The pair were on a foot patrol with Afghan soldiers, looking for an ammunitions cache in the dangerous Arghandab district just north of Kandahar city.
Canadian Brig.-Gen. Daniel Menard, who heads coalition forces in Kandahar province, identified them on Wednesday as Capt. Paul Pena, 27, and Tech Sgt. Adam Ginett, 29.
Word of the incident was delayed pending notification of family.
Both soldiers were working with the 2nd Battalion, 508 Parachute Infantry Regiment.
“Their loss will be mourned by Americans, Canadians and the Afghans they served with,” Menard said.
“We will remember their sacrifice.”
Menard called Pena, of San Marcos, Tex., a “recognized leader” among his peers.
A quiet professional, he always had a smile on his face and was admired by his soldiers, Menard said.
Pena was deployed to Iraq in 2006 and 2007 and to Afghanistan last year.
Ginett, of Knightdale, N.C., was a counter-IED specialist.
He had previously been awarded the Bronze Star for heroic or meritorious achievement or service during his previous deployments.
“Adam was a dedicated soldier and a team player,” Menard said.
The latest tragedy involving the Americans was the fourth such fatal incident since Menard formally took command of the U.S. forces in Zhari and Arghandab less than two months ago.
On Jan. 3, four Americans also under Canadian command were killed in an IED strike – in that case in neighbouring Zhari district.
The four were members of the 1st Battalion of the 12th Infantry Regiment based in Fort Carson, Colo.

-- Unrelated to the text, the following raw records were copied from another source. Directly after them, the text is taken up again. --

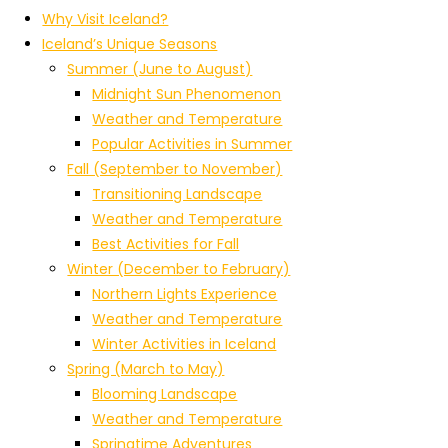
Why Visit Iceland?
Iceland’s Unique Seasons
Summer (June to August)
Midnight Sun Phenomenon
Weather and Temperature
Popular Activities in Summer
Fall (September to November)
Transitioning Landscape
Weather and Temperature
Best Activities for Fall
Winter (December to February)
Northern Lights Experience
Weather and Temperature
Winter Activities in Iceland
Spring (March to May)
Blooming Landscape
Weather and Temperature
Springtime Adventures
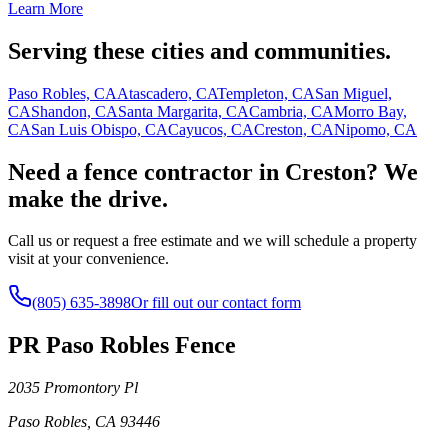
Learn More
Serving these cities and communities.
Paso Robles, CA
Atascadero, CA
Templeton, CA
San Miguel,
CA
Shandon, CA
Santa Margarita, CA
Cambria, CA
Morro Bay,
CA
San Luis Obispo, CA
Cayucos, CA
Creston, CA
Nipomo, CA
Need a fence contractor in Creston? We
make the drive.
Call us or request a free estimate and we will schedule a property
visit at your convenience.
(805) 635-3898
Or fill out our contact form
PR Paso Robles Fence
2035 Promontory Pl
Paso Robles
,
CA
93446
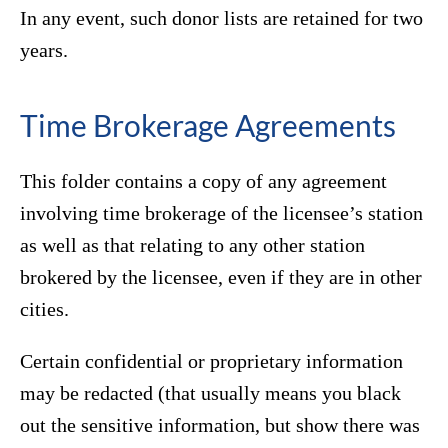
In any event, such donor lists are retained for two
years.
Time Brokerage Agreements
This folder contains a copy of any agreement
involving time brokerage of the licensee’s station
as well as that relating to any other station
brokered by the licensee, even if they are in other
cities.
Certain confidential or proprietary information
may be redacted (that usually means you black
out the sensitive information, but show there was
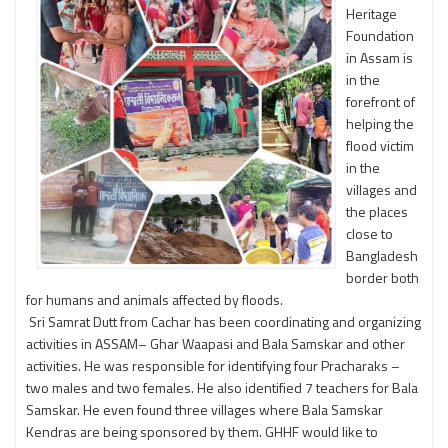
Heritage
Foundation
in Assam is
in the
forefront of
helping the
flood victim
in the
villages and
the places
close to
Bangladesh
border both
for humans and animals affected by floods.
Sri Samrat Dutt from Cachar has been coordinating and organizing
activities in ASSAM– Ghar Waapasi and Bala Samskar and other
activities. He was responsible for identifying four Pracharaks –
two males and two females. He also identified 7 teachers for Bala
Samskar. He even found three villages where Bala Samskar
Kendras are being sponsored by them. GHHF would like to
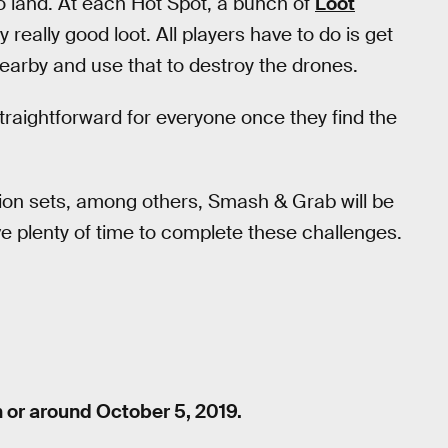
to land. At each Hot Spot, a bunch of
Loot
y really good loot. All players have to do is get
earby and use that to destroy the drones.
traightforward for everyone once they find the
on sets, among others, Smash & Grab will be
ve plenty of time to complete these challenges.
 or around October 5, 2019.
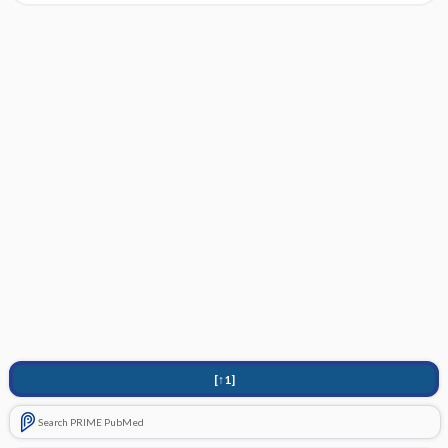
[↑1]
Search PRIME PubMed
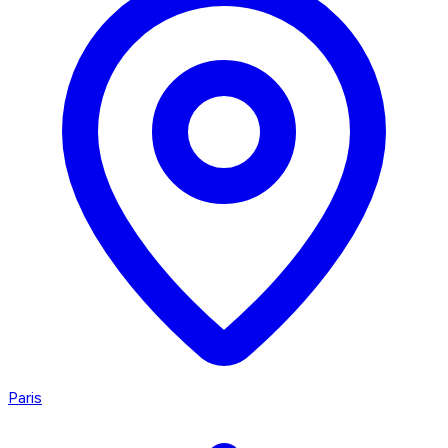
Paris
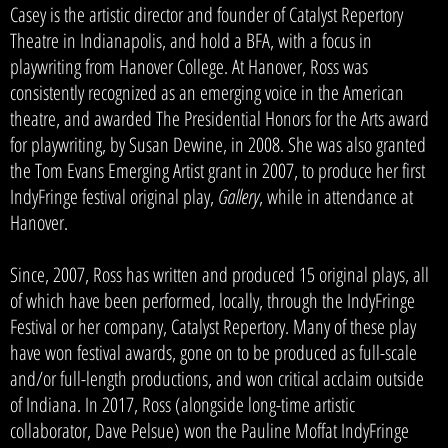
Casey is the artistic director and founder of Catalyst Repertory
Theatre in Indianapolis, and hold a BFA, with a focus in
playwriting from Hanover College. At Hanover, Ross was
consistently recognized as an emerging voice in the American
theatre, and awarded The Presidential Honors for the Arts award
for playwriting, by Susan Dewine, in 2008. She was also granted
the Tom Evans Emerging Artist grant in 2007, to produce her first
IndyFringe festival original play,
Gallery
, while in attendance at
Hanover.
Since, 2007, Ross has written and produced 15 original plays, all
of which have been performed, locally, through the IndyFringe
Festival or her company, Catalyst Repertory. Many of these play
have won festival awards, gone on to be produced as full-scale
and/or full-length productions, and won critical acclaim outside
of Indiana. In 2017, Ross (alongside long-time artistic
collaborator, Dave Pelsue) won the Pauline Moffat IndyFringe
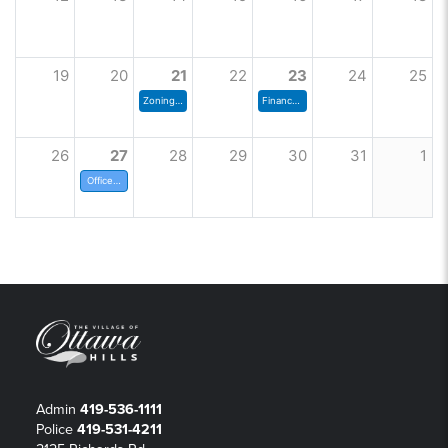
19
20
21
22
23
24
25
Zoning Commission
Finance Committee Meeting
26
27
28
29
30
31
1
Offices Closed
Admin
419-536-1111
Police
419-531-4211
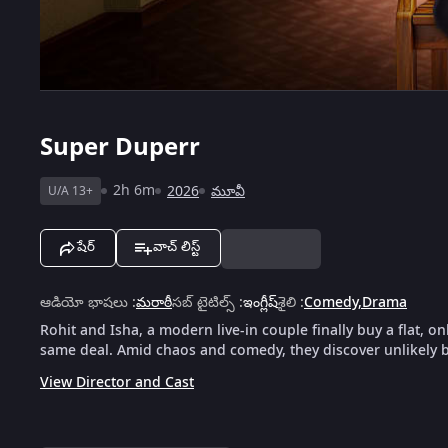
Super Duperr
2h 6m
2026
మూవీ
U/A 13+
షేర్
వాచ్ లిస్ట్
ఆడియో భాషలు
:
మరాఠీ
సబ్ టైటిల్స్
:
ఇంగ్లీష్
శైలి
:
Comedy
,
Drama
Rohit and Isha, a modern live-in couple finally buy a flat, on
same deal. Amid chaos and comedy, they discover unlikely
View Director and Cast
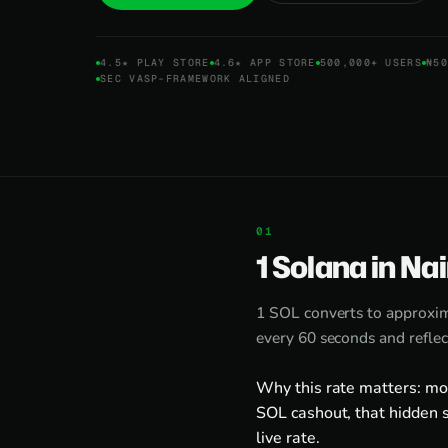
4.5★ PLAY STORE
4.6★ APP STORE
500,000+ USERS
₦50
SEC VASP-FRAMEWORK ALIGNED
1 Solana in Na
1 SOL converts to approxi
every 60 seconds and reflec
Why this rate matters: mo
SOL cashout, that hidden s
live rate.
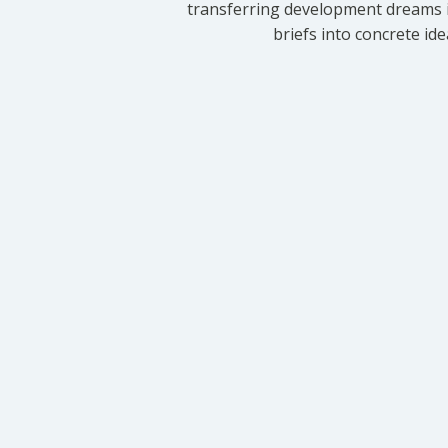
transferring development dreams i
briefs into concrete id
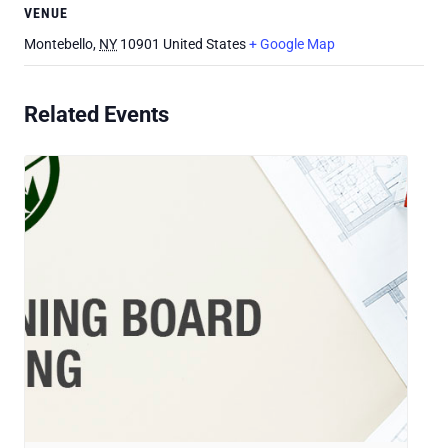
VENUE
Montebello
,
NY
10901
United States
+ Google Map
Related Events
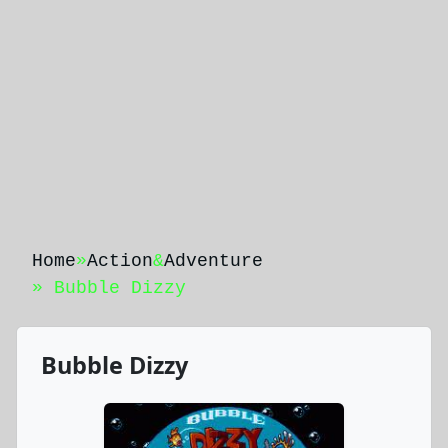
Home
»
Action
&
Adventure
» Bubble Dizzy
Bubble Dizzy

About 2,000 American soldiers are serving under Menard, who is trying to subdue an active insurgency in the two districts.
The districts are key Taliban staging and transit points into Kandahar city – and fertile ground for insurgents to attack coalition forces and civilian convoys on the all-important Highway 1.
The American forces are a crucial part of Menard’s strategy, lending muscle to the thinly stretched Canadian forces in the region.